Mapeando o esqueleto celular da vida
Utilizando a amostra de Roscoff e uma segunda recolha em Bilbao, Espanha, a equipa conduziu um dos estudos mais abrangentes de sempre sobre o citoesqueleto – a rede de filamentos que sustentam e organizam as células eucarióticas. Eles se concentraram nos microtúbulos (filamentos ocos que ajudam a manter a forma, a divisão e o movimento das células) e nas centrinas (proteínas envolvidas na organização dos micróbios).
“Conseguimos mapear características da organização dos microtúbulos e centrinas em diferentes grupos eucarióticos”, explicou Heeral Shah, pós-doutorado do EIPOD no grupo EMBL’s Day e Schwab e co-primeiro autor do estudo. “A escala do estudo, as muitas espécies caracterizadas em cada grupo, abre a possibilidade de previsões evolutivas. Por exemplo, os dinoflagelados, um dos grupos mais diversos encontrados nos oceanos de todo o planeta, estão bem representados em nosso estudo.
Revelando padrões evolutivos através da microscopia
“O U-ExM está mudando a forma como exploramos a ultraestrutura protista”, disse o coautor Armando Rubio Ramos, pós-doutorado na Universidade de Genebra. “Ao combinar esta técnica com imagens de alto rendimento e análises comparativas, podemos começar a explicar como a arquitetura celular variou ao longo da evolução. É uma ponte entre os dados moleculares e a organização física da vida em escala microscópica.”
As descobertas não apenas esclarecem como as células eucarióticas são organizadas, mas também fornecem pistas sobre o desenvolvimento evolutivo de suas estruturas internas. A pesquisa destaca o poder da microscopia de expansão como ferramenta para estudar até mesmo amostras ambientais complexas coletadas diretamente do oceano.

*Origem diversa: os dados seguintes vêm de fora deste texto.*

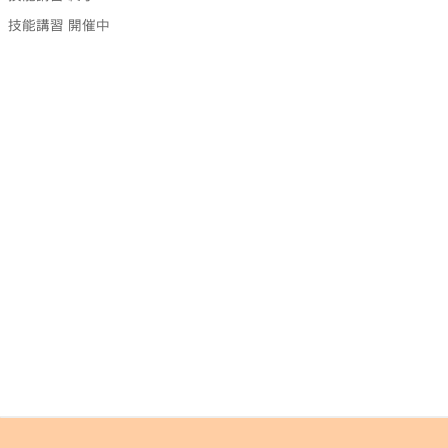
技能講習 開催中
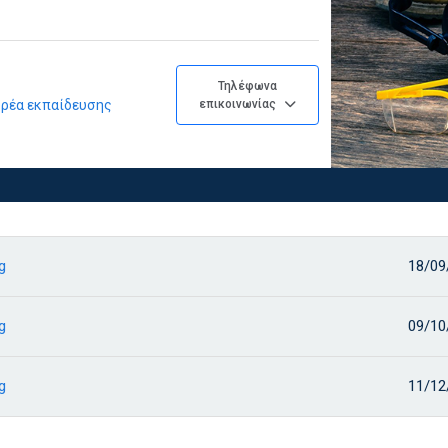
Τηλέφωνα
φορέα εκπαίδευσης
επικοινωνίας
g
18/09
g
09/10
g
11/12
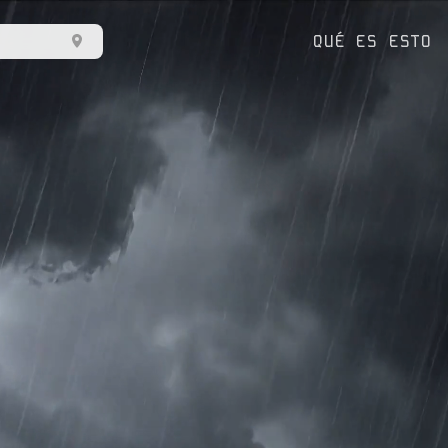
QUÉ ES ESTO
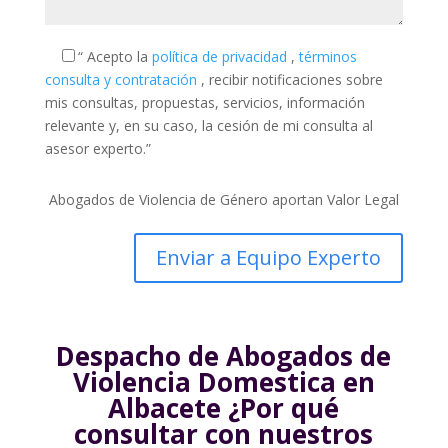
“ Acepto la
política de privacidad
,
términos
consulta y contratación
, recibir notificaciones sobre
mis consultas, propuestas, servicios, información
relevante y, en su caso, la cesión de mi consulta al
asesor experto.”
Abogados de Violencia de Género aportan Valor Legal
Despacho de Abogados de
Violencia Domestica en
Albacete ¿Por qué
consultar con nuestros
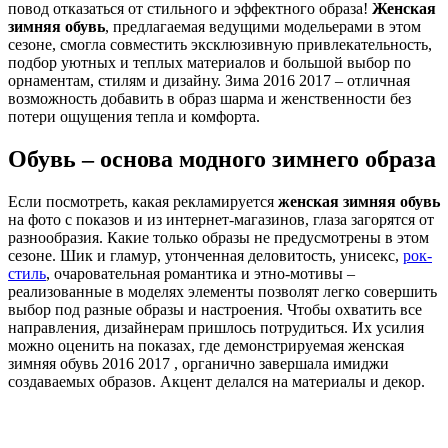
повод отказаться от стильного и эффектного образа!
Женская
зимняя обувь
, предлагаемая ведущими модельерами в этом
сезоне, смогла совместить эксклюзивную привлекательность,
подбор уютных и теплых материалов и большой выбор по
орнаментам, стилям и дизайну. Зима 2016 2017 – отличная
возможность добавить в образ шарма и женственности без
потери ощущения тепла и комфорта.
Обувь – основа модного зимнего образа
Если посмотреть, какая рекламируется
женская зимняя обувь
на фото с показов и из интернет-магазинов, глаза загорятся от
разнообразия. Какие только образы не предусмотрены в этом
сезоне. Шик и гламур, утонченная деловитость, унисекс,
рок-
стиль
, очаровательная романтика и этно-мотивы –
реализованные в моделях элементы позволят легко совершить
выбор под разные образы и настроения. Чтобы охватить все
направления, дизайнерам пришлось потрудиться. Их усилия
можно оценить на показах, где демонстрируемая женская
зимняя обувь 2016 2017 , органично завершала имиджи
создаваемых образов. Акцент делался на материалы и декор.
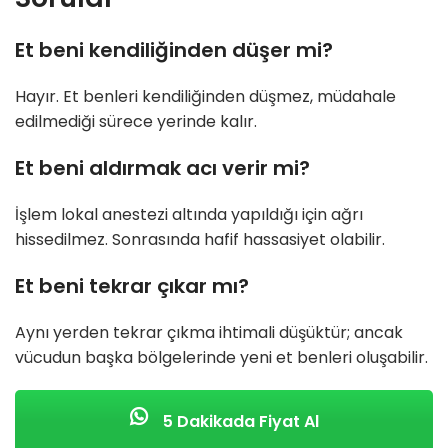
Et beni kendiliğinden düşer mi?
Hayır. Et benleri kendiliğinden düşmez, müdahale
edilmediği sürece yerinde kalır.
Et beni aldırmak acı verir mi?
İşlem lokal anestezi altında yapıldığı için ağrı
hissedilmez. Sonrasında hafif hassasiyet olabilir.
Et beni tekrar çıkar mı?
Aynı yerden tekrar çıkma ihtimali düşüktür; ancak
vücudun başka bölgelerinde yeni et benleri oluşabilir.
5 Dakikada Fiyat Al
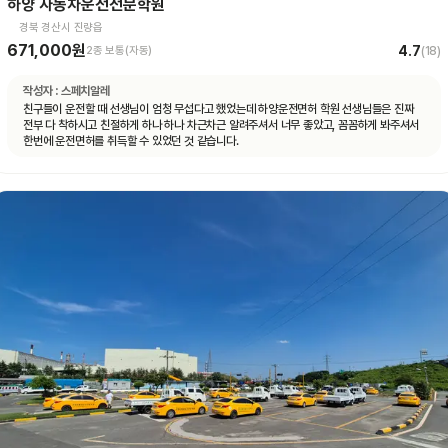
하양 자동차운전전문학원
경북 경산시 진량읍
671,000원
4.7
2종 보통(자동)
(
18
)
작성자 :
스페치알레
친구들이 운전할 때 선생님이 엄청 무섭다고 했었는데 하양운전면허 학원 선생님들은 진짜
전부 다 착하시고 친절하게 하나 하나 차근차근 알려주셔서 너무 좋았고, 꼼꼼하게 봐주셔서
한번에 운전면허를 취득할 수 있었던 것 같습니다.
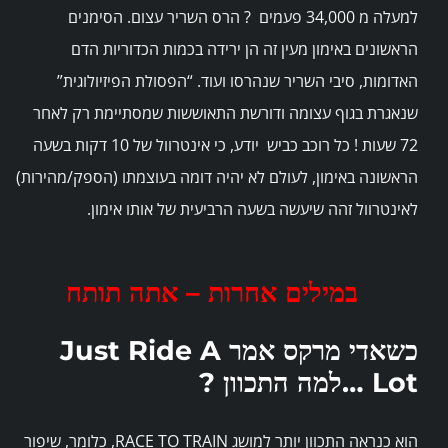
למעלה מ 34,000 פעמים ? הרס השריר עצום. הסימנים
הראשונים באימון מעין זה הן ירידה בכמות הכדוריות הדם
האדומות, סיבי השריר שנהרסו ועוד. “הפסולת הפיזיולוגית”
שנאגרת בגוף עצומה ודורשת התאוששות שמסתיימת רק לאחר
72 שעות ! כל רוכב כביש יודע, כי אינטרוול של 10 דקות בשעה
הראשונה באימון, לעולם לא יהיה דומה בעוצמתו (הספק/מהירות)
לאינטרוול זהה שיעשה בשעה הרביעית של אותו אימון.
במילים אחרות – אתה תותח
כשאדי מרקס אמר
Just Ride A
Lot
…למה התכוון ?
הוא כנראה התכוון יותר למושג RACE TO TRAIN, כלומר, שיפור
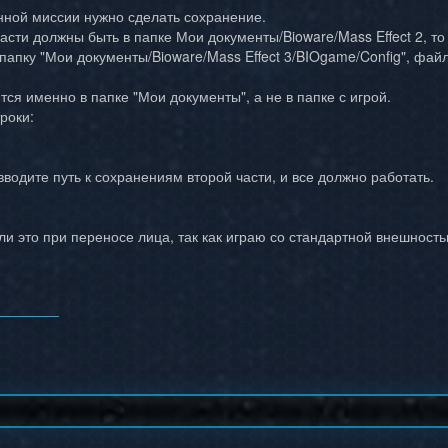
ной миссии нужно сделать сохранение.
сти должны быть в папке Мои документы/Bioware/Mass Effect 2, то
папку "Мои документы/Bioware/Mass Effect 3/BIOgame/Config", файл
ся именно в папке "Мои документы", а не в папке с игрой.
роки:
вводите путь к сохранениям второй части, и все должно работать.
ли это при переносе лица, так как играю со стандартной внешность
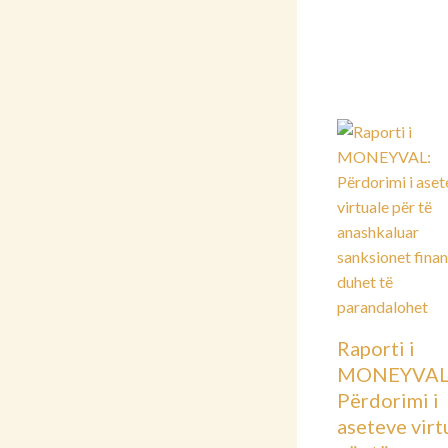
Raporti i
MONEYVAL
Përdorimi i
aseteve virt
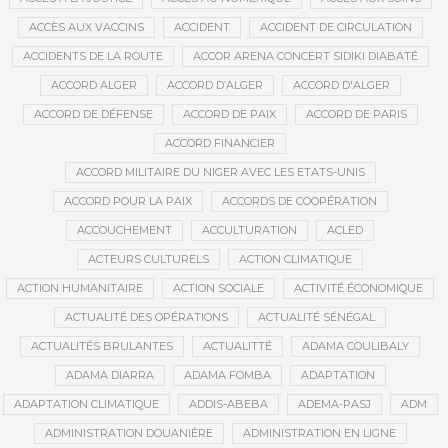
ACCÈS AUX VACCINS
ACCIDENT
ACCIDENT DE CIRCULATION
ACCIDENTS DE LA ROUTE
ACCOR ARENA CONCERT SIDIKI DIABATÉ
ACCORD ALGER
ACCORD D’ALGER
ACCORD D'ALGER
ACCORD DE DÉFENSE
ACCORD DE PAIX
ACCORD DE PARIS
ACCORD FINANCIER
ACCORD MILITAIRE DU NIGER AVEC LES ETATS-UNIS
ACCORD POUR LA PAIX
ACCORDS DE COOPÉRATION
ACCOUCHEMENT
ACCULTURATION
ACLED
ACTEURS CULTURELS
ACTION CLIMATIQUE
ACTION HUMANITAIRE
ACTION SOCIALE
ACTIVITÉ ÉCONOMIQUE
ACTUALITÉ DES OPÉRATIONS
ACTUALITÉ SÉNÉGAL
ACTUALITÉS BRULANTES
ACTUALITTÉ
ADAMA COULIBALY
ADAMA DIARRA
ADAMA FOMBA
ADAPTATION
ADAPTATION CLIMATIQUE
ADDIS-ABEBA
ADEMA-PASJ
ADM
ADMINISTRATION DOUANIÈRE
ADMINISTRATION EN LIGNE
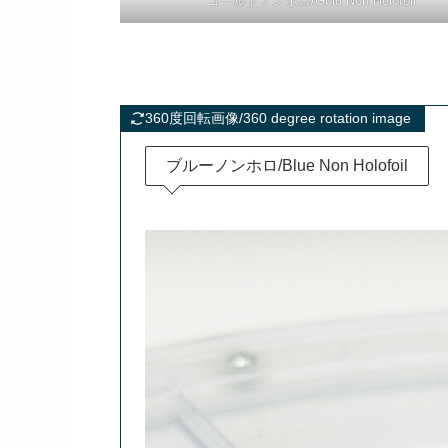
ゴールドノンホロ/Gold Non Holofoil
360度回転画像/360 degree rotation image
ブルーノンホロ/Blue Non Holofoil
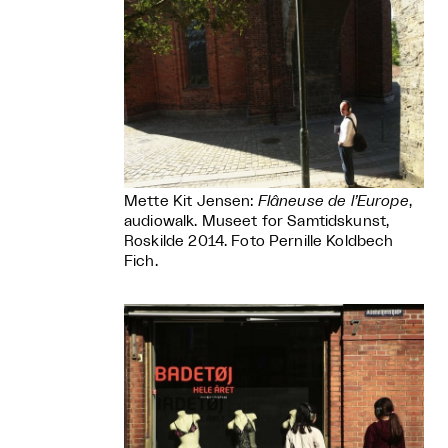
Mette Kit Jensen:
Flâneuse de l’Europe
,
audiowalk. Museet for Samtidskunst,
Roskilde 2014. Foto Pernille Koldbech
Fich.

Rumo a um Atlas Planetário da Vida Microscópica
“Nossas aventuras com a microscopia de expansão estão apenas começando”, diz Day. “Esta é talvez a primeira técnica de microscopia de alta resolução que corresponde à escala e à ambição de grandes projetos de genômica de biodiversidade, permitindo-nos vincular novos dados multiômicos com a fisiologia celular em toda a árvore da vida em um futuro próximo.”
Juntando-se à colaboração de Thomas Richards na Universidade de Oxford, Day e Dudin receberam uma doação da Fundação Moore de CHF 2 milhões para continuar expandindo suas pesquisas.
“O próximo passo é examinar mais profundamente espécies específicas dentro desta ampla coleção para responder a questões específicas, como a compreensão de como a mitose e a multicelularidade evoluíram e a variação fenotípica que está subjacente às principais transições evolutivas”.